EXPERIENCE: Justine Hide and Justin Neofitou offer helicopter tours over the Grampians.  A lucky Drung couple has won a tour in The Weekly Advertiser's Valentine's Day competition.

Grampians Helicopters’ Justine Hide and Justin Neofitou. The company has joined forces with Best’s Wines to prevent frost damage.

The vineyard manager of one of Australia’s most historic wineries remains hopeful that the use of a helicopter to protect fragile vines and grape crops from frost will work.
But Best’s Wines’ Ben Thomson, also the winery’s managing director, said he was unlikely to know for several weeks the level of success of the mitigation efforts.
He said the process, which involved Grampians Helicopters responding to frost conditions by dragging warm air from an inversion layer down to the vines, had undergone a major test in the early hours of Saturday morning.
“It was minus-four degrees and I know pilot Justin Neofitou was working pretty hard in getting the temperature warning lights in the vines to stop flashing.

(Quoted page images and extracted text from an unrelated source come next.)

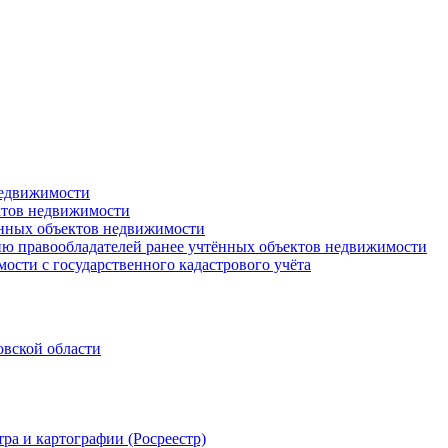
недвижимости
ктов недвижимости
ённых объектов недвижимости
ю правообладателей ранее учтённых объектов недвижимости
ости с государственного кадастрового учёта
овской области
ра и картографии (Росреестр)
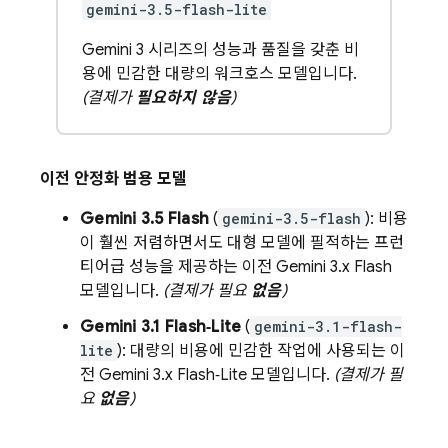
gemini-3.5-flash-lite
Gemini 3 시리즈의 성능과 품질을 갖춘 비
용에 민감한 대량의 워크호스 모델입니다.
(결제가
필요하지 않음
)
이전 안정화 범용 모델
Gemini 3.5 Flash
(
gemini-3.5-flash
): 비용
이 훨씬 저렴하면서도 대형 모델에 필적하는 프런
티어급 성능을 제공하는 이전
Gemini 3.x Flash
모델입니다.
(결제가 필요
없음
)
Gemini 3.1 Flash‑Lite
(
gemini-3.1-flash-
lite
): 대량의 비용에 민감한 작업에 사용되는 이
전
Gemini 3.x Flash‑Lite
모델입니다.
(결제가 필
요
없음
)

But at daylight there was less frost evident in the vines than in surrounding areas. So I’m unsure,” he said.
“Because the vines are at the early woolly-bud stage, they might be okay but minus four is really low. It’s during the next few weeks as the plants come out more that they will be really susceptible.
“But I’m remaining quietly optimistic. We know this works in other areas, and it is just a matter of how well it works here. It really does depend on inversion layers.”
Grampians Helicopters is working with Best’s at Great Western in an effort to thwart the late-season conditions that devastated the winery’s crops last year.
The businesses have been working for the past five months on a frost-fighting management plan that involves using helicopter downwash to dramatically change air temperature above crops and at ground level. The project involves about 12 hectares of vines.
Helicopter response to a minus-one frost last week was a success but conditions were considerably colder on Saturday morning.
Mr Thomson said he was resigned to enduring ‘six or seven’ weeks of anxiety as the project worked to nurse the vines through an expected tough frost-prone period.
“It’s a bit of a knife-edge during the next couple of weeks – there’s not much moisture in the air. For us, it’s a case of trying to get something from the season. But we’re looking at a high-risk season,” he said.
“We obviously don’t want to lose anything, but if we lost 20 percent and got away with saving 80 percent it would have all been worthwhile. Like I said, I’m remaining optimistic.”
After receiving a weather alert, the helicopter process involves the aircraft hovering above the vines and responding to temperature-sensitive lights on the ground.
An outside temperature gauge on the chopper allows the pilot to find an inversion layer and establish a suitable hover height to drag down warm air.
Last week, with temperatures at minus one at ground level, the temperature in the inversion layer was 12 degrees. On Saturday morning, with temperatures at minus four, warm air in the inversion layer was seven.
Last November’s freakish frost that crippled a variety of crops across the region cost Best’s Wines more than $1-million based on the loss of productivity and potential of premium and speciality wines.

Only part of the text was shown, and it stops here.